The scientific foundation of species-specific music rests on discoveries about the fundamental nature of music and about differences among mammalian species in the perception and processing of sound. All mammals are born with templates of sound (primarily connected to emotionally generated vocalizations) that are recognized by the limbic structures in the brain that govern emotional response. Many of these templates come as “standard equipment” and are not always learned, as demonstrated by the observation of a monkey that had been raised in isolation reacting appropriately the first time it heard an alarm call from one of its own species. We humans are built similarly. If someone were to scream in your presence your heart rate would increase; there is no way for you to prevent it. You would not, however, respond similarly to the alarm call of a squirrel. Study of the parameters and characteristics of the natural tempos, developmental environment, and vocalizations of a given species gives us a basis for music that engenders appropriate responses from that species.
Research Results: Many previous experiments on animal response to music composed for humans (hereinafter, “human music”) have been conducted, but none of these studies had demonstrated significant responses. Very recently a study of the effect of human music on cotton-topped tamarin monkeys was conducted at Harvard. The tamarins showed a slight preference for Mozart over German “techno” music, but preferred silence to either. This study was consistent with the findings of all previous studies: animals are largely indifferent to human music.

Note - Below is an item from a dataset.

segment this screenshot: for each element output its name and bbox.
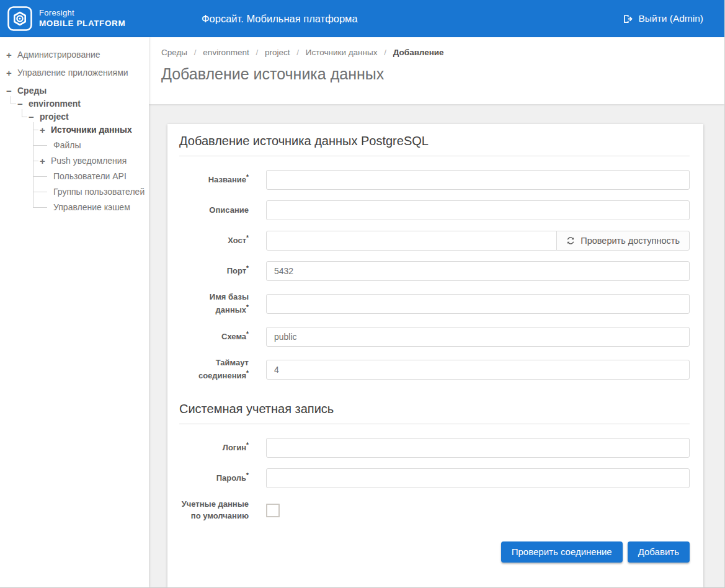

We performed tests at the University of Wisconsin on the same species of tamarins, using response to human music as our experimental control as well as comparison with baseline readings. Included in the observed behaviors were: locomotion, vocalization, scent marking, female solicitation, foraging, and orientation toward the speaker. As with all previous studies, the tamarins showed a lack of interest in the human music. By contrast, the effect on them of the species-specific music composed by David Teie was remarkably clear and convincing. They displayed a marked increase of activity in response to the music that was designed to excite them, while the “tamarin ballad” music induced a significant calming. This calming effect was measured against the baseline of silence; they moved and vocalized less and orientated more toward the audio speakers during and immediately following the playing of the tamarin ballad.
Following are quotes from a research paper about these experiments that will soon be submitted for publication. The psychologist Charles Snowdon, who conducted the testing and authored these statements, is a highly respected but extremely cautious and skeptical scientist not normally given to making sweeping statements:
“Our predictions were supported. Music composed for tamarins had a much greater effect on the behavior of tamarins than music composed for humans. …tamarins displayed significant behavioral change only to the music that was specifically composed for them and were unaffected by human music.”
To the best of our knowledge, this marks the first time that an art form has been shown by scientific test and observation to engender the measurable appreciation of any species other than human.